Because I find art enthralling enough as it is, I don't understand what seems to be a rising trend toward sensationalism in reporting at The Art Newspaper (AN). Perhaps they've always been this histrionic about the "news" and I've just only recently noticed, but it's getting a bit embarassing.

Recently
I noted the melodramatic headline in an AN article on the market (which twice used rare examaples to making sweeping generalizations about who you shouldn't trust in the art market) and how, although it raised some interesting question, it was overall misleading. Today, another writer virtually screams between the lines "Get excited...this is huge...are you reading?!?" I haven't encountered such heavy-handed reporting since my Junior High School weekly. And I'm not saying the story isn't noteworthy, mind you. Just that it smacks of breathlessness. Here's a snippet:

We can report that a painting in the National Maritime Museum in London was looted by British troops from the Mürwik Naval Academy, in Germany, and later presented to the Greenwich museum. We have tracked down a 1945 photograph, showing the picture hanging in the main hall of the academy (right). Mürwik is near the port of Flensburg, on the Baltic coast, near the Danish border.

[...]

Nothing is known about how the Bergen painting was acquired, but it was probably taken from the ceremonial hall in May 1945 by British troops. It was taken to the UK, where it came under the control of the government’s Naval War Trophies Committee. In early 1947 the committee allocated the picture to the National Maritime Museum. Partly because of its size, it has mainly been in store, where it is now.
Who writes like that? "We can report...." OK, so apparently Martin Bailey (whom I don't know, but assume is a likeable enough person) writes like that. But why wasn't this nostalgic dose of film-noir-esque prose edited down a few hundred notches? Especially if it does turn out the painting should be returned, doesn't the story deserve a more objective treatment? Or is this an editorial posing as reporting?

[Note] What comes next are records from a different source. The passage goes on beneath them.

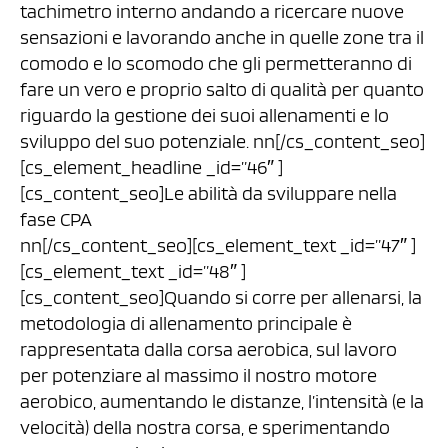
tachimetro interno andando a ricercare nuove
sensazioni e lavorando anche in quelle zone tra il
comodo e lo scomodo che gli permetteranno di
fare un vero e proprio salto di qualità per quanto
riguardo la gestione dei suoi allenamenti e lo
sviluppo del suo potenziale. nn[/cs_content_seo]
[cs_element_headline _id=”46″ ]
[cs_content_seo]Le abilità da sviluppare nella
fase CPA
nn[/cs_content_seo][cs_element_text _id=”47″ ]
[cs_element_text _id=”48″ ]
[cs_content_seo]Quando si corre per allenarsi, la
metodologia di allenamento principale è
rappresentata dalla corsa aerobica, sul lavoro
per potenziare al massimo il nostro motore
aerobico, aumentando le distanze, l’intensità (e la
velocità) della nostra corsa, e sperimentando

Compare the AN's tone with the calm, evenhanded, rational response of the National Maritime Museum:

The National Maritime Museum told The Art Newspaper that although it suspected the picture might have come from Mürwik, it had no conclusive evidence, and had not yet contacted the naval academy: “we are planning to complete our research as far as possible before contacting any other organisations.” The museum also said that its initial research on works of art with an unclear provenance for the Nazi period had focussed on objects “that had been misappropriated by Nazi Germany and its allies”—not by British forces.
Bailey even notes that since the painting arrived in the UK, policies toward war-appropriated art have changed (and that seems to imply things are systematically being returned), and it does indeed take some time to research the provenance of such loot, so why the journalistic case of vapors in the reporting here? It's not as if the Museum is saying they won't research how they came upon the work. As one commenter noted in the Talkback section on the AN's website, "This article seems suspect with very little, if anything, to actually support what it claims."

I don't disagree. Consider this line (which alone should have prompted his editor to send him back out to do more research): "Nothing is known about how the Bergen painting was acquired, but it was probably taken from the ceremonial hall in May 1945 by British troops." "Probably"? That passes as journalism today? Speculation on the heels of admitting "nothing is known" (and why doesn't that make him want to dig deeper?) But that doesn't prevent another misleading headline, asserting an unsupported degree of certainty: "Revealed: Nazi painting in London’s Maritime Museum looted by British."

I like the Art Newspaper. I read it regularly (it has some truly gifted writers). I point this out because I want to keep reading it regularly. Tone down the drama, please.

3 Comments:

Anonymous ml said...

Did Rupert Murdock just buy AN?????

I have to admit it would be very funny to have a National Enquirer type paper focusing on the arts. Unfortunately it would simply reinforce stereotypes, but still it would make waiting in line at the supermarket more fun.

1/08/2007 11:30:00 AM  
Anonymous David said...

...still it would make waiting in line at the supermarket more fun.

What, Oprah isn't interesting enough for you? :)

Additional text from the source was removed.